How do you define a ‘believer?’
Jul 3, 2014, 8:27 AM | Updated: 8:56 am
(AP Photo/Pablo Martinez Monsivais, File)
Religious groups which contract with the federal government are asking the Obama administration to cut them some slack.
They’re worried because last week, the President warned he’d be issuing an executive order that organizations doing business with the government may not discriminate against gay people.
Gay rights groups have argued for years that since they pay taxes like everyone else, they should be eligible for taxpayer-funded jobs like everyone else.
But religious groups that get federal grants to provide social services don’t want to be forced to hire non-believers.
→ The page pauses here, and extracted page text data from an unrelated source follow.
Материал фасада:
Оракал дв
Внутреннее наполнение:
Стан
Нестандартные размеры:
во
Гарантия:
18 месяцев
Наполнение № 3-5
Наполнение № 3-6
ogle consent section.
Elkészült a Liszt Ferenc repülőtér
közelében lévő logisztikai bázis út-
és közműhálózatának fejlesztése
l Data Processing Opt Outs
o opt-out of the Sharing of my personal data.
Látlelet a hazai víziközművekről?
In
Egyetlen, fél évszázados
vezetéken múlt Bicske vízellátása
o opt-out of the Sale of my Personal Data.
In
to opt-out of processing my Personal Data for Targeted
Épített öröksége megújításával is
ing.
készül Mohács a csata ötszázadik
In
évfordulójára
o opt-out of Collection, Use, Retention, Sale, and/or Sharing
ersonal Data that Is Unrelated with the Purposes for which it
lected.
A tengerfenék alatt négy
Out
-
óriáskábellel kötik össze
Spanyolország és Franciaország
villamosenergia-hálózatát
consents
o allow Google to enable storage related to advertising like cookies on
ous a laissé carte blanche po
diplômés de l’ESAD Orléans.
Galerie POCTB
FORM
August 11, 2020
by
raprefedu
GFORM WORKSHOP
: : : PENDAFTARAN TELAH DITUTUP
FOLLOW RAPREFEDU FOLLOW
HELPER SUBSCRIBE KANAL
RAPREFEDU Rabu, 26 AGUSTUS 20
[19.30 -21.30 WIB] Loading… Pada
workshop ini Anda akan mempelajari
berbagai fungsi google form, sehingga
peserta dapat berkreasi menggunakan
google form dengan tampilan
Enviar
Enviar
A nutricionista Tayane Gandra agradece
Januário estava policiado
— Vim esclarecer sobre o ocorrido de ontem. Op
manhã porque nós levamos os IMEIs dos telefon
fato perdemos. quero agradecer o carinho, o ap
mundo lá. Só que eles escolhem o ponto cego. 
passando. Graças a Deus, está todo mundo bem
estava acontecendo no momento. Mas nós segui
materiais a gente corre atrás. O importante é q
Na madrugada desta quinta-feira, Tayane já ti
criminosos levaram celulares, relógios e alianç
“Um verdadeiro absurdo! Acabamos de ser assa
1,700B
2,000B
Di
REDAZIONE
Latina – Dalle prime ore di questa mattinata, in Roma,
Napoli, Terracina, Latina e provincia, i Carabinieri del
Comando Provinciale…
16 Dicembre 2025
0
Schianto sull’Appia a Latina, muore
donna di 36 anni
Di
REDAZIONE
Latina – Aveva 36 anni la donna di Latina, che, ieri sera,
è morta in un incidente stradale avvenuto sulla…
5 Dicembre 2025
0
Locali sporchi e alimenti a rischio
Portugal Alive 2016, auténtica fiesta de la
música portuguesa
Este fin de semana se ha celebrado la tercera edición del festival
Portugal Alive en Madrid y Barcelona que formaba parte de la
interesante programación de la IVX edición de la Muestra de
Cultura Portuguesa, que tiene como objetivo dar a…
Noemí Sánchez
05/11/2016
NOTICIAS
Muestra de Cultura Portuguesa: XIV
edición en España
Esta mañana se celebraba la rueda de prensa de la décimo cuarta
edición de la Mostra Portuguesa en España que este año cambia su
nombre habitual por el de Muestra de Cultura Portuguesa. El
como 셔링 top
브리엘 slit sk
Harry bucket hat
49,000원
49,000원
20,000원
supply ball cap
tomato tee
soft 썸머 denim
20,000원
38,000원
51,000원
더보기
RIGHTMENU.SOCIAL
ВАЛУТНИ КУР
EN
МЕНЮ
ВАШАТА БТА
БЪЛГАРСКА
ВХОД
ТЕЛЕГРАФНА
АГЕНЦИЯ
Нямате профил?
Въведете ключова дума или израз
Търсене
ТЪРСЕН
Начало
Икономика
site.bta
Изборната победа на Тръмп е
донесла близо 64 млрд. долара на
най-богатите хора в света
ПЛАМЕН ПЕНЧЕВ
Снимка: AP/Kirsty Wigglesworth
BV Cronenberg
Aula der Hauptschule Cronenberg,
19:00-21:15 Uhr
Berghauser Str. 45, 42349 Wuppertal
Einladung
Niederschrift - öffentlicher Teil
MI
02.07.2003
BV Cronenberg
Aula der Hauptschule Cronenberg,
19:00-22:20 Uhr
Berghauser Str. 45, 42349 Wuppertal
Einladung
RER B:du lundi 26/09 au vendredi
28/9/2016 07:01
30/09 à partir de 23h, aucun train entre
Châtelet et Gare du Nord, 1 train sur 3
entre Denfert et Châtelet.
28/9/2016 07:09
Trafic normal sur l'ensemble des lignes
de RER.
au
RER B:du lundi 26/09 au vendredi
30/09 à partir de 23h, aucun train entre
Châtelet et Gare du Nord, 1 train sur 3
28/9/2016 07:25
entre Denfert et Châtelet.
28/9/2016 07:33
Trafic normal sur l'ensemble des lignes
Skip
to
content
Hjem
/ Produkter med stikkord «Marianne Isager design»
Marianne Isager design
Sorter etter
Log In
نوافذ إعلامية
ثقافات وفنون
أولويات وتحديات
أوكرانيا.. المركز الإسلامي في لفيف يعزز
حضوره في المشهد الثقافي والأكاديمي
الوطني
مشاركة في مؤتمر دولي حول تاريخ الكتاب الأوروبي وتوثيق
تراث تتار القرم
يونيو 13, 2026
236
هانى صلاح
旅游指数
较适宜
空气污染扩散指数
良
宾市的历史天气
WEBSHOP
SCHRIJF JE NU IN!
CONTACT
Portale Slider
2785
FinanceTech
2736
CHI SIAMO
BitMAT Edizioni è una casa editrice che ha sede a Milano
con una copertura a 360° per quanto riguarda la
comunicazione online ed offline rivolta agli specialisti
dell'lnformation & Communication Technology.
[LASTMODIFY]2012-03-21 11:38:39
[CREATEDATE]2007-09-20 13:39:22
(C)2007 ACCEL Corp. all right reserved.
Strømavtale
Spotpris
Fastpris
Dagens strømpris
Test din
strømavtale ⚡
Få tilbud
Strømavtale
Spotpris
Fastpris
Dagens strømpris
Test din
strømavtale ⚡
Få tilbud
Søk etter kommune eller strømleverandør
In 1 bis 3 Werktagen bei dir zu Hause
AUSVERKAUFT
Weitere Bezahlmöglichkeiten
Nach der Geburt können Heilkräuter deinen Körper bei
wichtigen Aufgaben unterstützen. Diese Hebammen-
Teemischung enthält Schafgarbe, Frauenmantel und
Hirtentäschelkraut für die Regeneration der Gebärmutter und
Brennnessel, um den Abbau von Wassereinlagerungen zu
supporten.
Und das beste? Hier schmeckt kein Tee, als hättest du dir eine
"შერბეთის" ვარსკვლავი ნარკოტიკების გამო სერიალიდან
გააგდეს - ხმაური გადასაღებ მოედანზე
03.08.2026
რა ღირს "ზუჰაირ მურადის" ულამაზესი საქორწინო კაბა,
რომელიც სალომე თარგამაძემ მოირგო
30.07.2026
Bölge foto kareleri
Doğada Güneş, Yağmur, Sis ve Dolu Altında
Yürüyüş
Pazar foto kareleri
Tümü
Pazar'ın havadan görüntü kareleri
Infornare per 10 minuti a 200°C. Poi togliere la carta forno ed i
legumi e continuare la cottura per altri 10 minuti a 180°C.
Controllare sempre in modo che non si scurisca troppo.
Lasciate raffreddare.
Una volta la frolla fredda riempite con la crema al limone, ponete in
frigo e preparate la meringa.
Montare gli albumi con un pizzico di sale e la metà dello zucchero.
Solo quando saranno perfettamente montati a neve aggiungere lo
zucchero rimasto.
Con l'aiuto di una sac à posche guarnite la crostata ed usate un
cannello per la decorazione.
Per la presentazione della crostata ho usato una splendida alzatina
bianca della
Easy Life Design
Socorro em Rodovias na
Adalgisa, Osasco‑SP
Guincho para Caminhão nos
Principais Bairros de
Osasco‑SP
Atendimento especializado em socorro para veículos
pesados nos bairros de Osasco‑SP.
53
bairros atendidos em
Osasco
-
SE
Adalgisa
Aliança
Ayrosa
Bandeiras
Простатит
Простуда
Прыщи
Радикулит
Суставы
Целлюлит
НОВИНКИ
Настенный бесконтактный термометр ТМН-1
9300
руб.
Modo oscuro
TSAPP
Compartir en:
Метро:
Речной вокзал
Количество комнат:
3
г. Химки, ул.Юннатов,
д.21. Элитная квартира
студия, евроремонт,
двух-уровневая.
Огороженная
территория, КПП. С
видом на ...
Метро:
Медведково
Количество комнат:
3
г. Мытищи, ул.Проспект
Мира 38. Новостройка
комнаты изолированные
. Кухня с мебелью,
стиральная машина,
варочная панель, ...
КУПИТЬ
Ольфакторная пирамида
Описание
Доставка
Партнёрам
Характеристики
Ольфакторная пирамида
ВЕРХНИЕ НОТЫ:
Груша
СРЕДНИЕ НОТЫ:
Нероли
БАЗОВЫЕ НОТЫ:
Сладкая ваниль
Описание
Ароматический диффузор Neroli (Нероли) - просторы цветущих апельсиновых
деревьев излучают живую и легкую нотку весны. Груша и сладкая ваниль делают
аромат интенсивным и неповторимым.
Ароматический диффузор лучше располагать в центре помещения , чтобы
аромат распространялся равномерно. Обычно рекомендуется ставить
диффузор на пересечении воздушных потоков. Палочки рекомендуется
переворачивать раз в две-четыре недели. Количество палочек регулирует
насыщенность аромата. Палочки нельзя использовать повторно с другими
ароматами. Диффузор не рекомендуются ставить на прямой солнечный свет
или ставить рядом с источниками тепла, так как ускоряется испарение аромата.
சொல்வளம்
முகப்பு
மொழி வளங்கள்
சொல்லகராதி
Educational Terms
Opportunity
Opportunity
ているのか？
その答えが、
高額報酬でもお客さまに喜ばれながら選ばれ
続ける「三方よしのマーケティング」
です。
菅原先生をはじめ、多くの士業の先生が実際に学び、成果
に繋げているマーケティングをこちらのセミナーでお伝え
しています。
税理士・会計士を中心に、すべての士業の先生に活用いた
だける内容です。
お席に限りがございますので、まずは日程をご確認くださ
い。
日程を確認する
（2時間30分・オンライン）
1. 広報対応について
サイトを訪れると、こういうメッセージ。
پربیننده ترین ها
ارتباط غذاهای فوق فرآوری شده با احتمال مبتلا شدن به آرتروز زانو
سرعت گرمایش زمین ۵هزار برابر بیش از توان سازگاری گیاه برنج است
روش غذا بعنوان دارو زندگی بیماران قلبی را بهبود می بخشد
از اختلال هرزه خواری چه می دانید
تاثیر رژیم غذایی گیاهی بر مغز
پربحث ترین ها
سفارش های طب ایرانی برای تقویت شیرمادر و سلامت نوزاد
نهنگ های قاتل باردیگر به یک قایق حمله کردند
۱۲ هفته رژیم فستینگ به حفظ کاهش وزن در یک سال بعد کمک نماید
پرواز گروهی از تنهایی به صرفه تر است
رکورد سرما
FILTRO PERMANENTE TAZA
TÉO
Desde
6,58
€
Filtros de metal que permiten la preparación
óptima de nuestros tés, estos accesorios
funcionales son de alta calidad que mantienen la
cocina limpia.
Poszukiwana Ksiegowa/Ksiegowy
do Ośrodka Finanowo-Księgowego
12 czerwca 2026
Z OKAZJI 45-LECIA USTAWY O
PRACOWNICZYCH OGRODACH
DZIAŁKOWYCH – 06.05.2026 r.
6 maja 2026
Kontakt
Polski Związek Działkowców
So a group representing Catholics, Jews, Muslims and others sent the White House a letter saying that while they absolutely believe that all persons are created in God’s image – they cannot be forced to employ gay people who don’t share their beliefs.
And they point to the Hobby Lobby case as a precedent.
But a funny thing about that case …
The majority opinion stated that the court would not challenge a corporation’s sincerely-held religious beliefs because a corporation is a person.
Well if it’s not going to challenge a corporate person’s sincerely-held religious belief, how could it possibly challenge a gay person’s sincerely-held religious belief?
If a gay person claims, as many do, to be a devout Catholic and wants to exercise that faith working for a federally-funded Catholic organization and the issue went to the Supreme Court?
Well, I can’t predict what the court would do.
But I know what it would have to do if it wanted to be consistent.